◆ Problem description
I'd like the line containing "serve, and Teach" and each line that follows, through the last line of the material, set down exactly as they are, and no others.

◆ Data provided
***

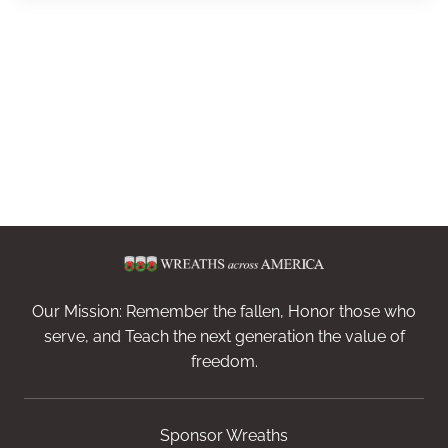
Our Mission: Remember the fallen, Honor those who
serve, and Teach the next generation the value of
freedom.
Sponsor Wreaths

***

◆ Answer to this exercise
serve, and Teach the next generation the value of
freedom.
Sponsor Wreaths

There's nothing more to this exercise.